WHAT IS EXPECTED
Copy each line of the records that contains the word "target".
---------------
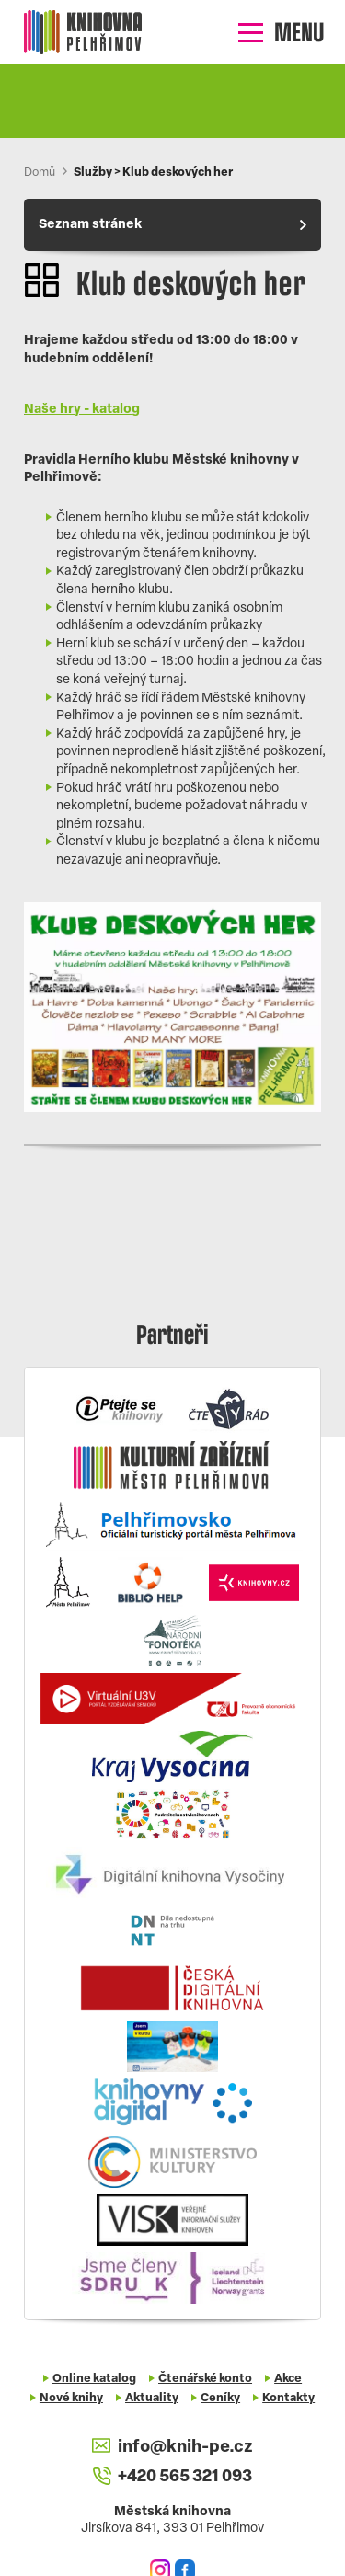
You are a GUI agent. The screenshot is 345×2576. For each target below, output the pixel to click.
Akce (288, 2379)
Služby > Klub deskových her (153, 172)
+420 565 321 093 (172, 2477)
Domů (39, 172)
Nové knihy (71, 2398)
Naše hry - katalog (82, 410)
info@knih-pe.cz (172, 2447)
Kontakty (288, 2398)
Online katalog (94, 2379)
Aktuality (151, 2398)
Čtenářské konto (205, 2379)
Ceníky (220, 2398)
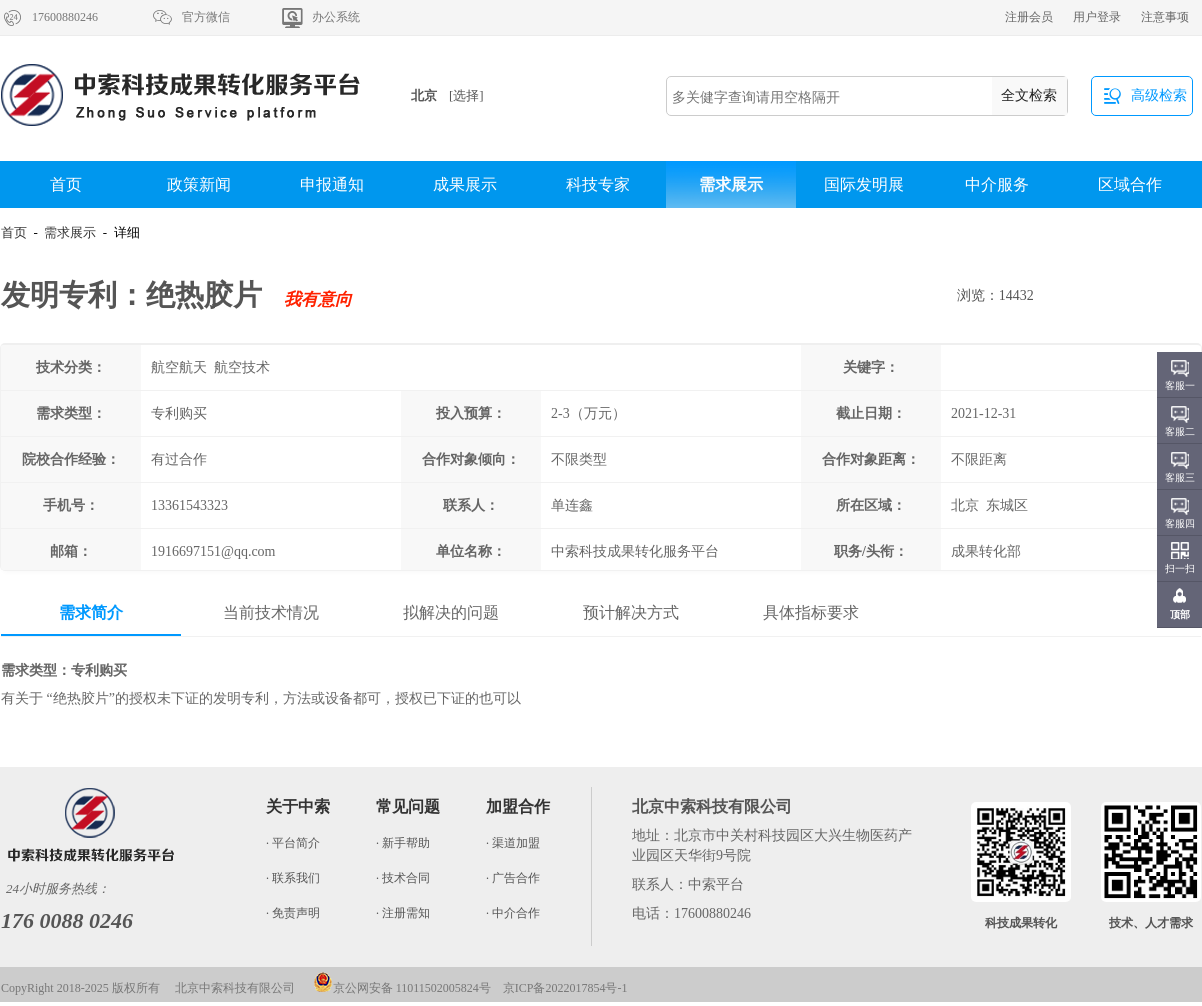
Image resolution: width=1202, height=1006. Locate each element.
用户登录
---------------
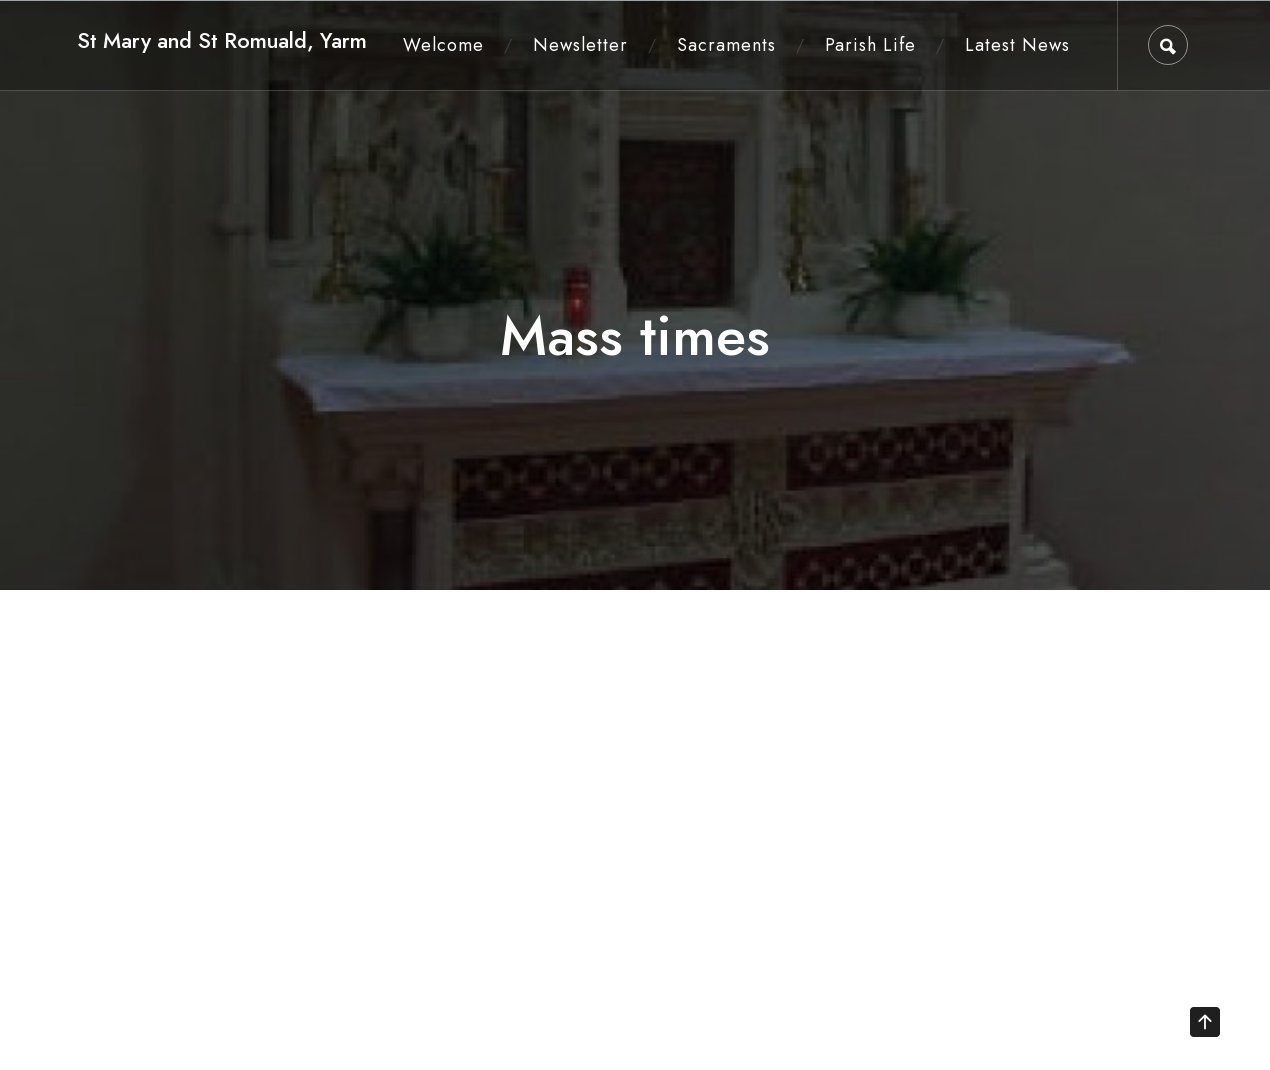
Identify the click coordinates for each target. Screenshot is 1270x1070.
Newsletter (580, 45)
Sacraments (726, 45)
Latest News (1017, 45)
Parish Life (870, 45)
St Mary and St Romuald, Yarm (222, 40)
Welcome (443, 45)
---------------
PROBLEM SOLUTION
You are a GUI agent. The screenshot is 345×2576. For each target below, output the pixel to click.
Identify the click coordinates for each target. Screenshot is 1270x1070.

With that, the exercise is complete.